Top of RECORD EXCERPTS

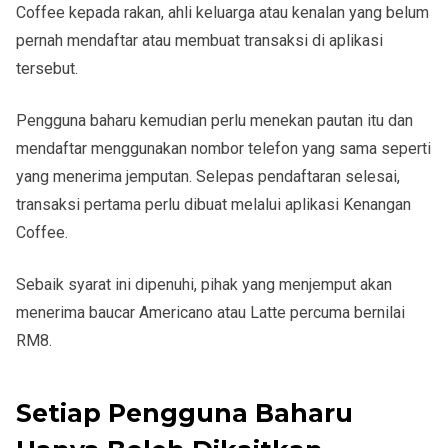
Coffee kepada rakan, ahli keluarga atau kenalan yang belum
pernah mendaftar atau membuat transaksi di aplikasi
tersebut.
Pengguna baharu kemudian perlu menekan pautan itu dan
mendaftar menggunakan nombor telefon yang sama seperti
yang menerima jemputan. Selepas pendaftaran selesai,
transaksi pertama perlu dibuat melalui aplikasi Kenangan
Coffee.
Sebaik syarat ini dipenuhi, pihak yang menjemput akan
menerima baucar Americano atau Latte percuma bernilai
RM8.
Setiap Pengguna Baharu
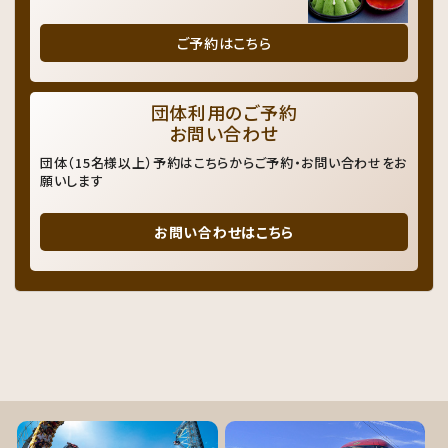
ご予約はこちら
団体利用のご予約
お問い合わせ
団体（15名様以上）予約はこちらからご予約・お問い合わせをお
願いします
お問い合わせはこちら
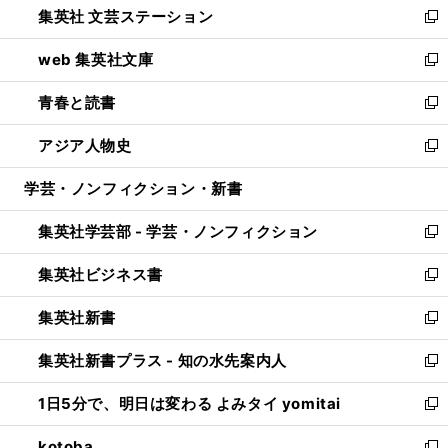
集英社 文芸ステーション
く
ィ
い
新
ン
ウ
し
web 集英社文庫
ド
ィ
い
新
ウ
ン
ウ
し
青春と読書
で
ド
ィ
い
新
開
ウ
ン
ウ
し
アジア人物史
く
で
ド
ィ
い
新
開
ウ
ン
ウ
し
学芸・ノンフィクション・新書
く
で
ド
ィ
い
開
ウ
ン
ウ
集英社学芸部 - 学芸・ノンフィクション
く
で
ド
ィ
新
開
ウ
ン
し
集英社ビジネス書
く
で
ド
い
新
開
ウ
ウ
し
集英社新書
く
で
ィ
い
新
開
ン
ウ
し
集英社新書プラス - 知の水先案内人
く
ド
ィ
い
新
ウ
ン
ウ
し
1日5分で、明日は変わる よみタイ yomitai
で
ド
ィ
い
新
開
ウ
ン
ウ
し
kotoba
く
で
ド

Bottom of RECORD EXCERPTS

» THE PROBLEM
Could you find each line in the entries that contains the string "yang" and copy it?

» WRITTEN ANSWER
Coffee kepada rakan, ahli keluarga atau kenalan yang belum
mendaftar menggunakan nombor telefon yang sama seperti
yang menerima jemputan. Selepas pendaftaran selesai,
Sebaik syarat ini dipenuhi, pihak yang menjemput akan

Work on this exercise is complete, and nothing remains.